Single file load
Edition: Private
In a single file load one file is loaded into the target database at a time. Source data files are uploaded into the Agile Data Engine default file load bucket/container and notifications per file are created into the notify bucket/container.
The files have to be named according to the naming convention described in this article. Parameter values given in a file name guide Agile Data Engine in the execution of a file load.
See also:
File naming convention
The naming convention for source files:
table.{table_value}.{timestamp_value}.batch.{batch_value}.fullscanned.{fullscanned_value}.delim.{delim_value}.skiph.{skiph_value}.{format_value}.{compression_value}
Parameter details and guidelines:
Parameter | Required/ Optional | Value | Default | Applicable format | Description |
---|---|---|---|---|---|
table | REQUIRED | source entity name | all | Name of the SOURCE entity. If a SOURCE entity is not defined, name of the STAGE entity. | |
timestamp | REQUIRED | timestamp in milliseconds | all | File creation time that ensures the file name is unique. | |
batch | OPTIONAL | file batch id | all | Identifier of the data batch from the process that generated the file. Batch id is essential with the Run ID Logic. | |
fullscanned | OPTIONAL | true/false | false | all | Describes if the file represents the full data from the source or just a part of it. When set to true, the target table is truncated before the file load. |
delim | OPTIONAL | comma/tab/semicolon/pipe/hash | comma | csv | Field delimiter of a CSV formatted data file. |
skiph | OPTIONAL | number of header lines to skip | 0 | csv | Number of header rows in a CSV formatted data file which should be skipped in the file load. |
format | REQUIRED | csv/json/xml/parquet/avro | all | Data file type. Note that supported formats depend on the target database product. | |
compression | OPTIONAL | gz/bz2/lzo | all | Data file compression. Note that supported compression methods depend on the target database product. |
Notes
Use lowercase letters in folder and filenames.

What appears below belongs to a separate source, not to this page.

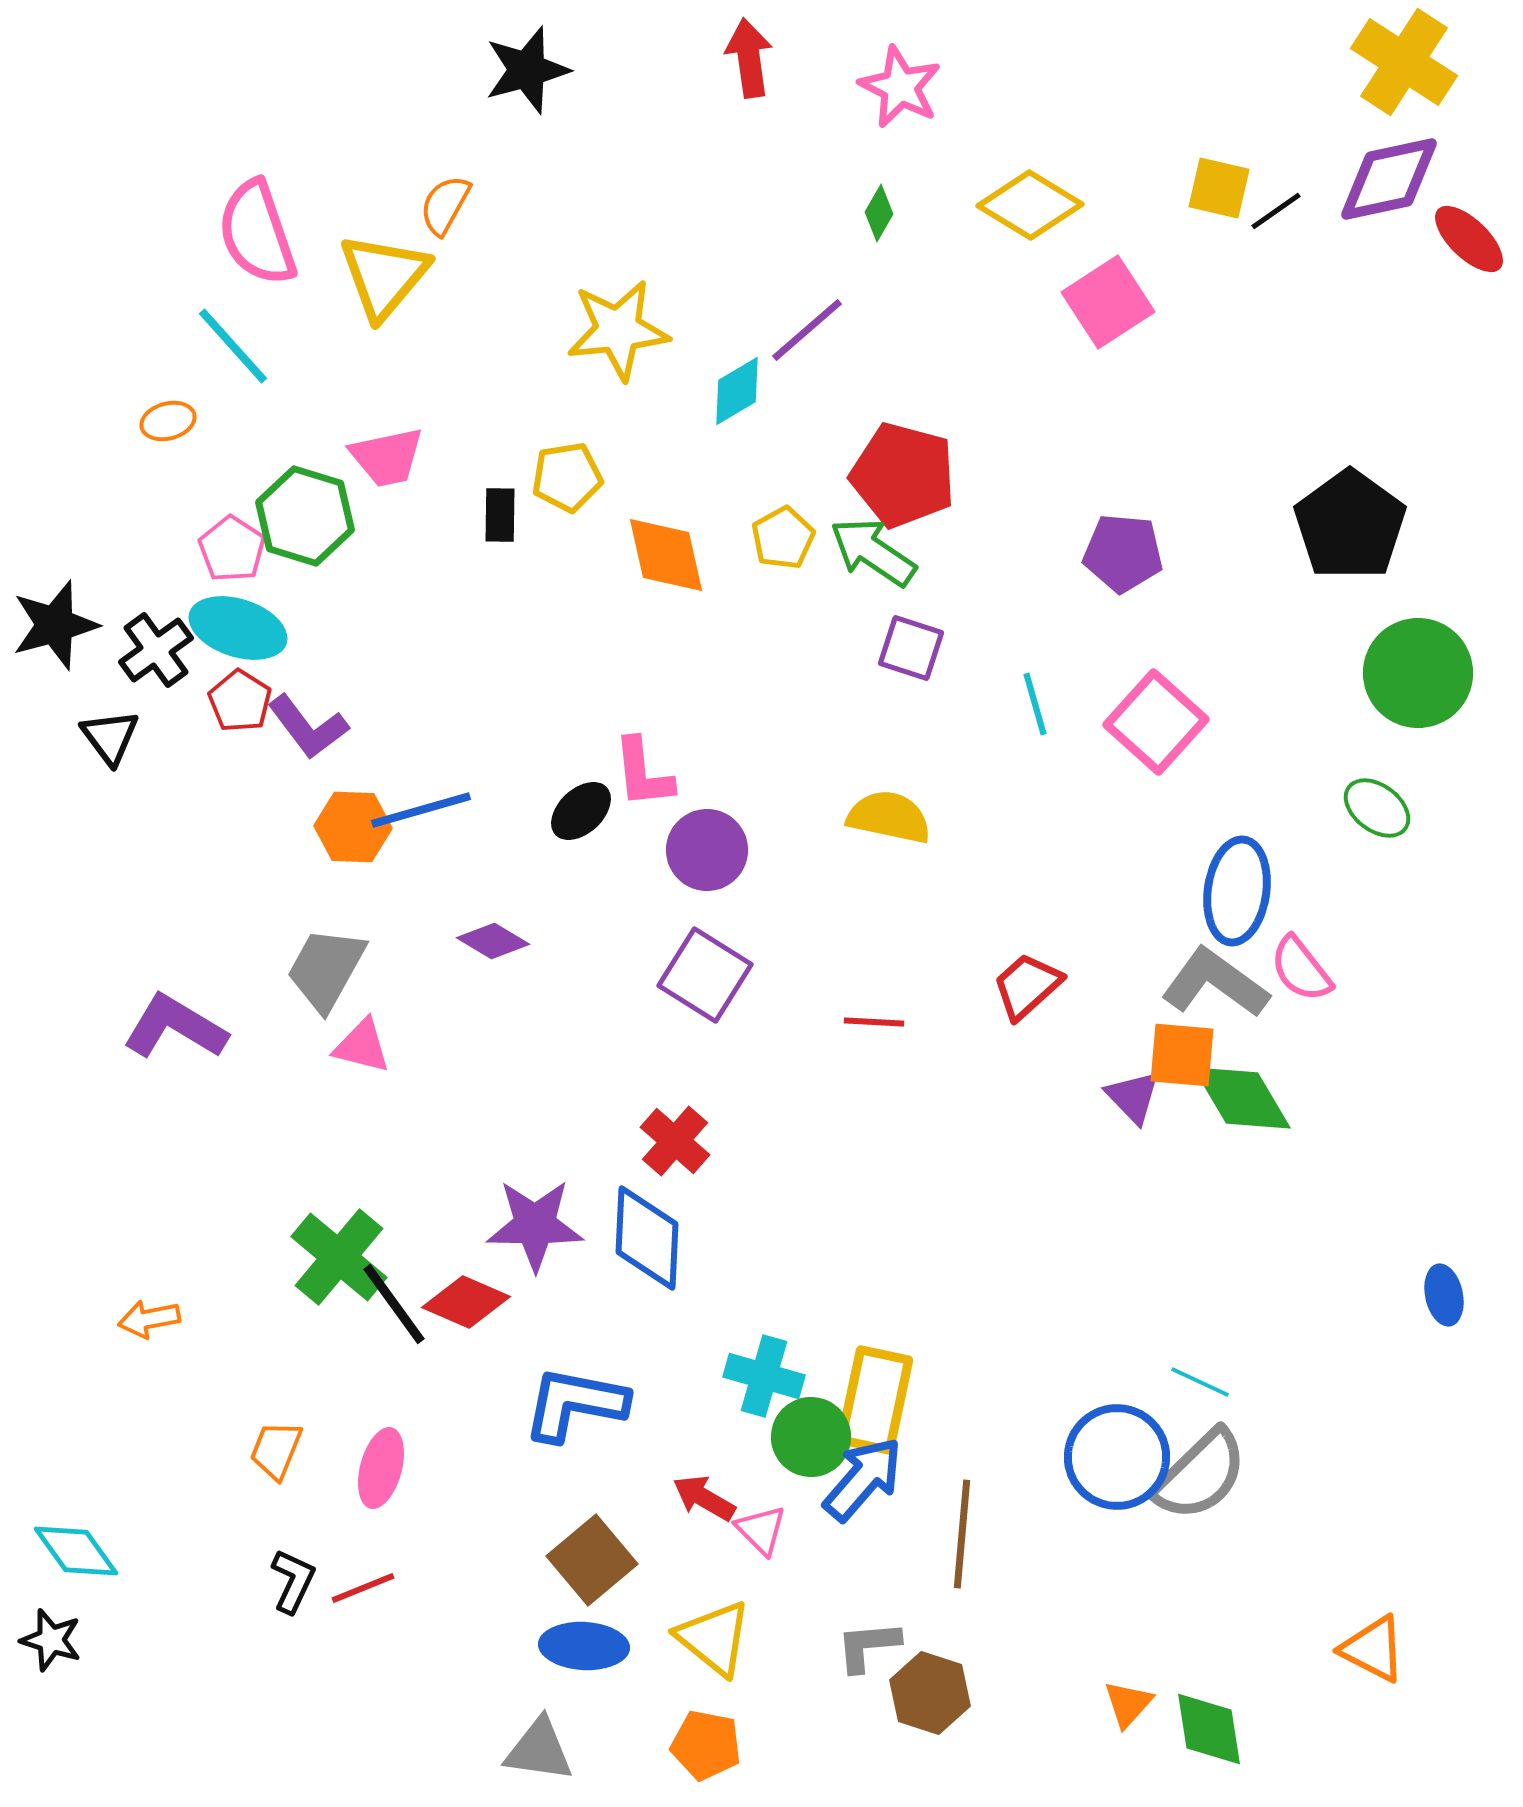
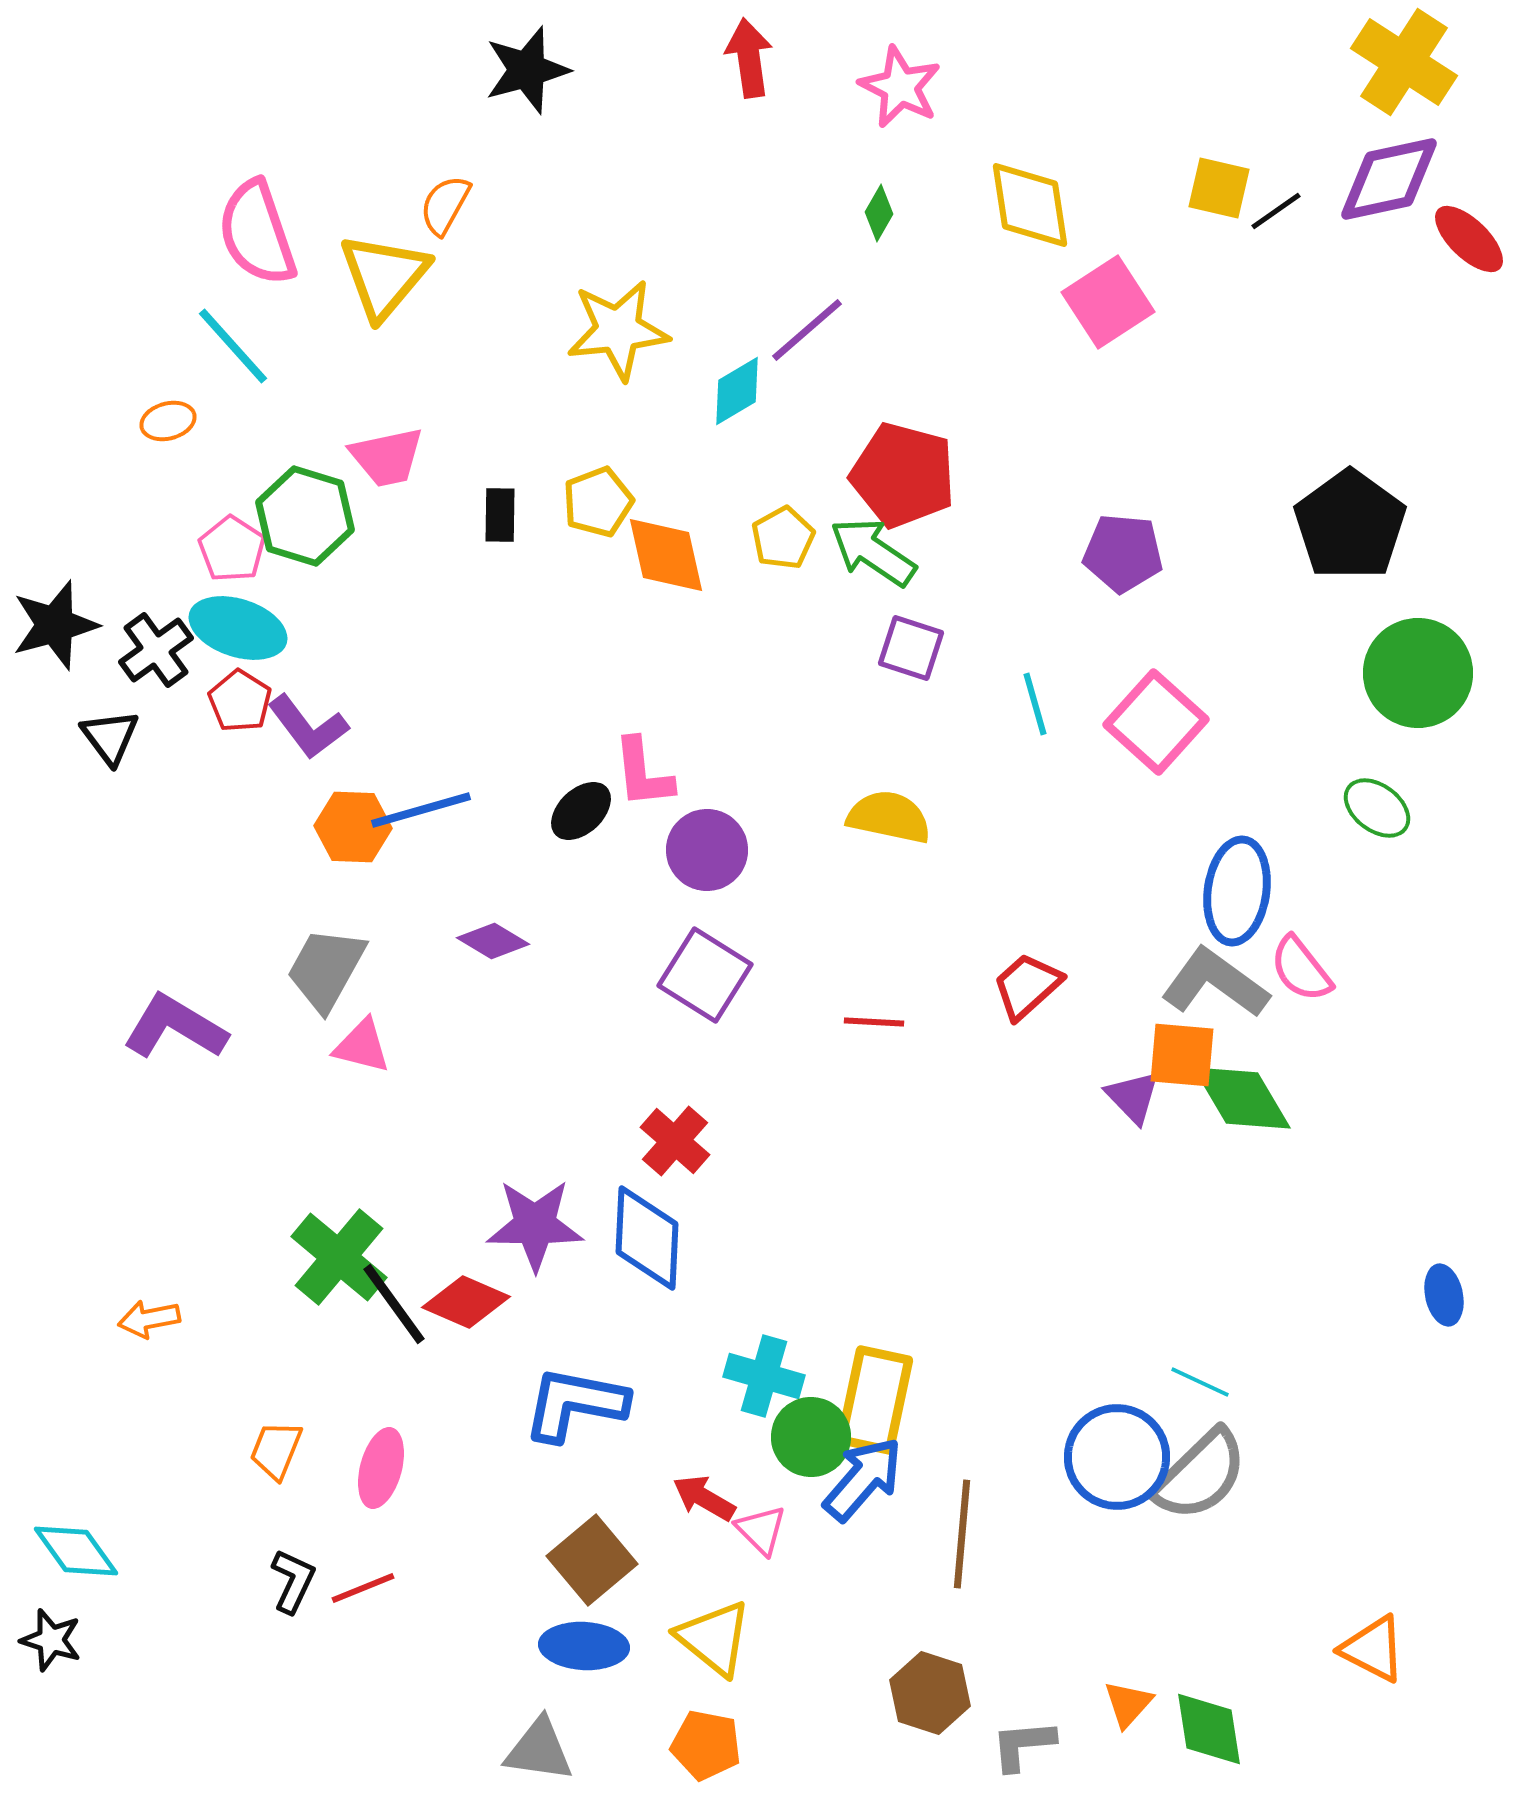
yellow diamond at (1030, 205): rotated 50 degrees clockwise
yellow pentagon at (567, 477): moved 31 px right, 25 px down; rotated 12 degrees counterclockwise
gray L-shape at (868, 1646): moved 155 px right, 99 px down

OPT_FILE_FORMAT_OPTIONS can be used to override file format options given in the filename. It can also be used to define target database management system specific format options that the naming standard might not support.
OPT_DATA_FILE_LOCATION can be used to override file location in Snowflake and BigQuery. In this case the data file can be placed in a different location than the default file load bucket/container.
Examples
Single CSV file load into a staging table
SOURCE and STAGE entities created in the Designer and deployed into a Runtime environment:
NAME | TYPE | SOURCE SYSTEM | PHYSICAL TYPE |
---|---|---|---|
RATECODE_DESCRIPTION | SOURCE | taxidata | METADATA_ONLY |
STG_RATECODE_DESCRIPTION_TAXIDATA | STAGE | TABLE |
An incoming file load has to be configured for the STAGE entity where the SOURCE entity is mapped as the source. The file load has to be placed in a schedule.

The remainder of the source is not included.